= Task item =
Everything in the records below must be repeated exactly, except the pictures.

= Entries provided =
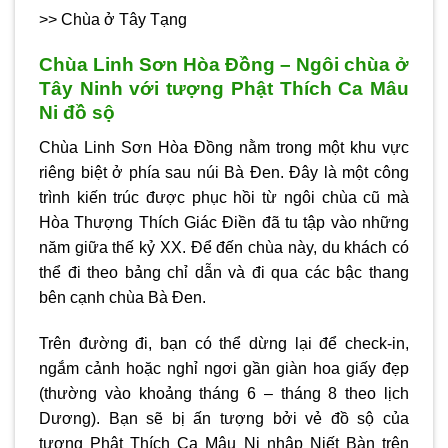
>> Chùa ở Tây Tạng
Chùa Linh Sơn Hòa Đồng – Ngôi chùa ở
Tây Ninh với tượng Phật Thích Ca Mâu
Ni đồ sộ
Chùa Linh Sơn Hòa Đồng nằm trong một khu vực
riêng biệt ở phía sau núi Bà Đen. Đây là một công
trình kiến trúc được phục hồi từ ngôi chùa cũ mà
Hòa Thượng Thích Giác Điền đã tu tập vào những
năm giữa thế kỷ XX. Để đến chùa này, du khách có
thể đi theo bảng chỉ dẫn và đi qua các bậc thang
bên cạnh chùa Bà Đen.
Trên đường đi, bạn có thể dừng lại để check-in,
ngắm cảnh hoặc nghỉ ngơi gần giàn hoa giấy đẹp
(thường vào khoảng tháng 6 – tháng 8 theo lịch
Dương). Bạn sẽ bị ấn tượng bởi vẻ đồ sộ của
tượng Phật Thích Ca Mâu Ni nhập Niết Bàn trên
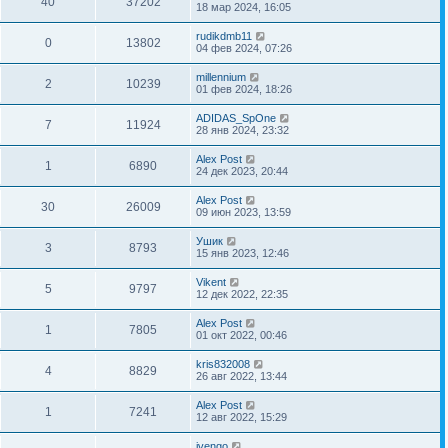
40
37202
18 мар 2024, 16:05
rudikdmb11
0
13802
04 фев 2024, 07:26
millennium
2
10239
01 фев 2024, 18:26
ADIDAS_SpOne
7
11924
28 янв 2024, 23:32
Alex Post
1
6890
24 дек 2023, 20:44
Alex Post
30
26009
09 июн 2023, 13:59
Ушик
3
8793
15 янв 2023, 12:46
Vikent
5
9797
12 дек 2022, 22:35
Alex Post
1
7805
01 окт 2022, 00:46
kris832008
4
8829
26 авг 2022, 13:44
Alex Post
1
7241
12 авг 2022, 15:29
ivengo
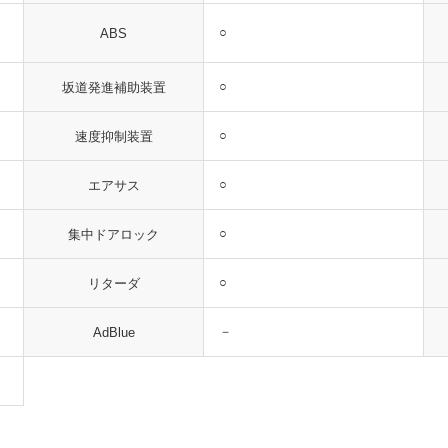
○
ABS
○
坂道発進補助装置
○
速度抑制装置
○
エアサス
○
集中ドアロック
○
リターダ
－
AdBlue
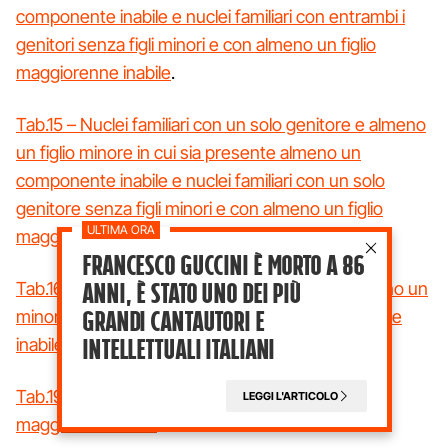
componente inabile e nuclei familiari con entrambi i
genitori senza figli minori e con almeno un figlio
maggiorenne inabile
.
Tab.15 – Nuclei familiari con un solo genitore e almeno
un figlio minore in cui sia presente almeno un
componente inabile e nuclei familiari con un solo
genitore senza figli minori e con almeno un figlio
maggiorenne inabile
.
Francesco Guccini è morto a 86
anni, è stato uno dei più
Tab.16 – Nuclei familiari orfanili composti da almeno un
grandi cantautori e
minore in cui sia presente almeno un componente
intellettuali italiani
inabile
.
Tab.19 – Nuclei familiari orfanili composti solo da
LEGGI L'ARTICOLO
maggiorenni inabili
.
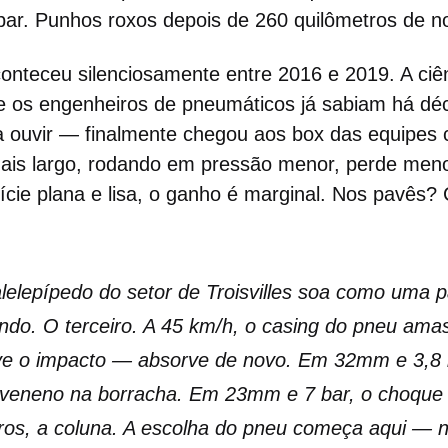
bar. Punhos roxos depois de 260 quilômetros de n
conteceu silenciosamente entre 2016 e 2019. A ciên
e os engenheiros de pneumáticos já sabiam há d
a ouvir — finalmente chegou aos box das equipes
 mais largo, rodando em pressão menor, perde meno
fície plana e lisa, o ganho é marginal. Nos pavês
alelepípedo do setor de Troisvilles soa como uma 
ndo. O terceiro. A 45 km/h, o casing do pneu ama
ve o impacto — absorve de novo. Em 32mm e 3,8 
 veneno na borracha. Em 23mm e 7 bar, o choque v
ros, a coluna. A escolha do pneu começa aqui — n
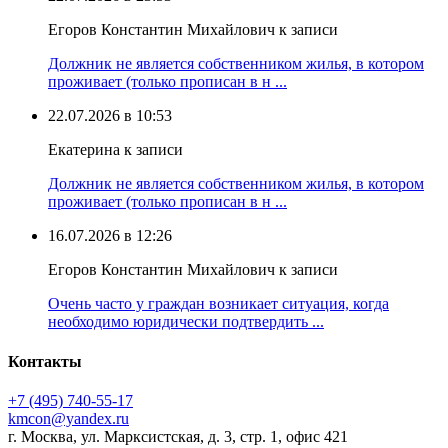
Егоров Константин Михайлович к записи
Должник не является собственником жилья, в котором
проживает (только прописан в н ...
22.07.2026 в 10:53
Екатерина к записи
Должник не является собственником жилья, в котором
проживает (только прописан в н ...
16.07.2026 в 12:26
Егоров Константин Михайлович к записи
Очень часто у граждан возникает ситуация, когда
необходимо юридически подтвердить ...
Контакты
+7 (495) 740‑55‑17
kmcon@yandex.ru
г. Москва, ул. Марксистская, д. 3, стр. 1, офис 421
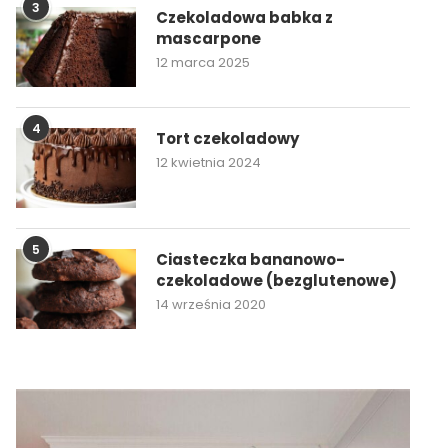
3
Czekoladowa babka z
mascarpone
12 marca 2025
4
Tort czekoladowy
12 kwietnia 2024
5
Ciasteczka bananowo-
czekoladowe (bezglutenowe)
14 września 2020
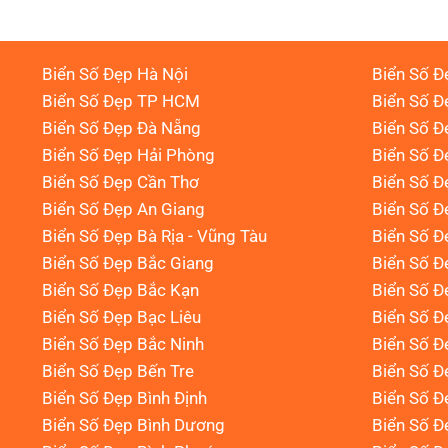
Biển Số Đẹp Hà Nội
Biển Số Đ
Biển Số Đẹp TP HCM
Biển Số Đ
Biển Số Đẹp Đà Nẵng
Biển Số Đ
Biển Số Đẹp Hải Phòng
Biển Số 
Biển Số Đẹp Cần Thơ
Biển Số Đ
Biển Số Đẹp An Giang
Biển Số Đ
Biển Số Đẹp Bà Rịa - Vũng Tàu
Biển Số Đ
Biển Số Đẹp Bắc Giang
Biển Số Đ
Biển Số Đẹp Bắc Kạn
Biển Số Đ
Biển Số Đẹp Bạc Liêu
Biển Số 
Biển Số Đẹp Bắc Ninh
Biển Số Đ
Biển Số Đẹp Bến Tre
Biển Số Đ
Biển Số Đẹp Bình Định
Biển Số Đ
Biển Số Đẹp Bình Dương
Biển Số Đ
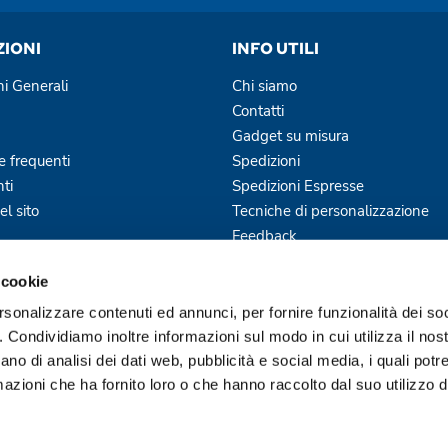
ZIONI
INFO UTILI
ni Generali
Chi siamo
Contatti
Gadget su misura
 frequenti
Spedizioni
ti
Spedizioni Espresse
l sito
Tecniche di personalizzazione
Feedback
Blog
 cookie
Servizi Offerti
rsonalizzare contenuti ed annunci, per fornire funzionalità dei so
o. Condividiamo inoltre informazioni sul modo in cui utilizza il nost
ano di analisi dei dati web, pubblicità e social media, i quali pot
azioni che ha fornito loro o che hanno raccolto dal suo utilizzo de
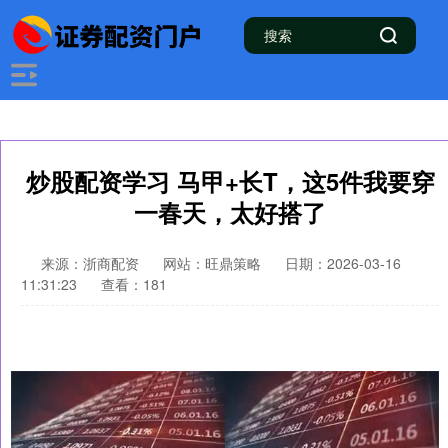
炒股配资学习 马甲+长T，这5件我要穿
一春天，太好搭了
来源：浙商配资
网站：旺鼎策略
日期：2026-03-16
11:31:23
查看：181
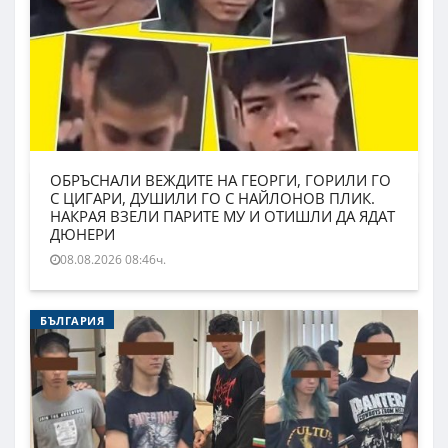
ОБРЪСНАЛИ ВЕЖДИТЕ НА ГЕОРГИ, ГОРИЛИ ГО
С ЦИГАРИ, ДУШИЛИ ГО С НАЙЛОНОВ ПЛИК.
НАКРАЯ ВЗЕЛИ ПАРИТЕ МУ И ОТИШЛИ ДА ЯДАТ
ДЮНЕРИ
08.08.2026 08:46ч.
БЪЛГАРИЯ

= The answer =
>> Chùa ở Tây Tạng
Chùa Linh Sơn Hòa Đồng – Ngôi chùa ở
Tây Ninh với tượng Phật Thích Ca Mâu
Ni đồ sộ
Chùa Linh Sơn Hòa Đồng nằm trong một khu vực
riêng biệt ở phía sau núi Bà Đen. Đây là một công
trình kiến trúc được phục hồi từ ngôi chùa cũ mà
Hòa Thượng Thích Giác Điền đã tu tập vào những
năm giữa thế kỷ XX. Để đến chùa này, du khách có
thể đi theo bảng chỉ dẫn và đi qua các bậc thang
bên cạnh chùa Bà Đen.
Trên đường đi, bạn có thể dừng lại để check-in,
ngắm cảnh hoặc nghỉ ngơi gần giàn hoa giấy đẹp
(thường vào khoảng tháng 6 – tháng 8 theo lịch
Dương). Bạn sẽ bị ấn tượng bởi vẻ đồ sộ của
tượng Phật Thích Ca Mâu Ni nhập Niết Bàn trên
40
37202
18 мар 2024, 16:05
rudikdmb11
0
13802
04 фев 2024, 07:26
millennium
2
10239
01 фев 2024, 18:26
ADIDAS_SpOne
7
11924
28 янв 2024, 23:32
Alex Post
1
6890
24 дек 2023, 20:44
Alex Post
30
26009
09 июн 2023, 13:59
Ушик
3
8793
15 янв 2023, 12:46
Vikent
5
9797
12 дек 2022, 22:35
Alex Post
1
7805
01 окт 2022, 00:46
kris832008
4
8829
26 авг 2022, 13:44
Alex Post
1
7241
12 авг 2022, 15:29
ivengo
○
ABS
○
坂道発進補助装置
○
速度抑制装置
○
エアサス
○
集中ドアロック
○
リターダ
－
AdBlue
componente inabile e nuclei familiari con entrambi i
genitori senza figli minori e con almeno un figlio
maggiorenne inabile
.
Tab.15 – Nuclei familiari con un solo genitore e almeno
un figlio minore in cui sia presente almeno un
componente inabile e nuclei familiari con un solo
genitore senza figli minori e con almeno un figlio
maggiorenne inabile
.
Francesco Guccini è morto a 86
anni, è stato uno dei più
Tab.16 – Nuclei familiari orfanili composti da almeno un
grandi cantautori e
minore in cui sia presente almeno un componente
intellettuali italiani
inabile
.
Tab.19 – Nuclei familiari orfanili composti solo da
LEGGI L'ARTICOLO
maggiorenni inabili
.
bar. Punhos roxos depois de 260 quilômetros de n
conteceu silenciosamente entre 2016 e 2019. A ciên
e os engenheiros de pneumáticos já sabiam há d
a ouvir — finalmente chegou aos box das equipes
 mais largo, rodando em pressão menor, perde meno
fície plana e lisa, o ganho é marginal. Nos pavês
alelepípedo do setor de Troisvilles soa como uma 
ndo. O terceiro. A 45 km/h, o casing do pneu ama
ve o impacto — absorve de novo. Em 32mm e 3,8 
 veneno na borracha. Em 23mm e 7 bar, o choque v
ros, a coluna. A escolha do pneu começa aqui — n
Егоров Константин Михайлович к записи
Должник не является собственником жилья, в котором
проживает (только прописан в н ...
22.07.2026 в 10:53
Екатерина к записи
Должник не является собственником жилья, в котором
проживает (только прописан в н ...
16.07.2026 в 12:26
Егоров Константин Михайлович к записи
Очень часто у граждан возникает ситуация, когда
необходимо юридически подтвердить ...
Контакты
+7 (495) 740‑55‑17
kmcon@yandex.ru
г. Москва, ул. Марксистская, д. 3, стр. 1, офис 421
3
Czekoladowa babka z
mascarpone
12 marca 2025
4
Tort czekoladowy
12 kwietnia 2024
5
Ciasteczka bananowo-
czekoladowe (bezglutenowe)
14 września 2020
Biển Số Đẹp Hà Nội
Biển Số Đ
Biển Số Đẹp TP HCM
Biển Số Đ
Biển Số Đẹp Đà Nẵng
Biển Số Đ
Biển Số Đẹp Hải Phòng
Biển Số 
Biển Số Đẹp Cần Thơ
Biển Số Đ
Biển Số Đẹp An Giang
Biển Số Đ
Biển Số Đẹp Bà Rịa - Vũng Tàu
Biển Số Đ
Biển Số Đẹp Bắc Giang
Biển Số Đ
Biển Số Đẹp Bắc Kạn
Biển Số Đ
Biển Số Đẹp Bạc Liêu
Biển Số 
Biển Số Đẹp Bắc Ninh
Biển Số Đ
Biển Số Đẹp Bến Tre
Biển Số Đ
Biển Số Đẹp Bình Định
Biển Số Đ
Biển Số Đẹp Bình Dương
Biển Số Đ
ZIONI
INFO UTILI
ni Generali
Chi siamo
Contatti
Gadget su misura
 frequenti
Spedizioni
ti
Spedizioni Espresse
l sito
Tecniche di personalizzazione
Feedback
Blog
 cookie
Servizi Offerti
rsonalizzare contenuti ed annunci, per fornire funzionalità dei so
o. Condividiamo inoltre informazioni sul modo in cui utilizza il nost
ano di analisi dei dati web, pubblicità e social media, i quali pot
azioni che ha fornito loro o che hanno raccolto dal suo utilizzo de
炒股配资学习 马甲+长T，这5件我要穿
一春天，太好搭了
来源：浙商配资
网站：旺鼎策略
日期：2026-03-16
11:31:23
查看：181
ОБРЪСНАЛИ ВЕЖДИТЕ НА ГЕОРГИ, ГОРИЛИ ГО
С ЦИГАРИ, ДУШИЛИ ГО С НАЙЛОНОВ ПЛИК.
НАКРАЯ ВЗЕЛИ ПАРИТЕ МУ И ОТИШЛИ ДА ЯДАТ
ДЮНЕРИ
08.08.2026 08:46ч.
БЪЛГАРИЯ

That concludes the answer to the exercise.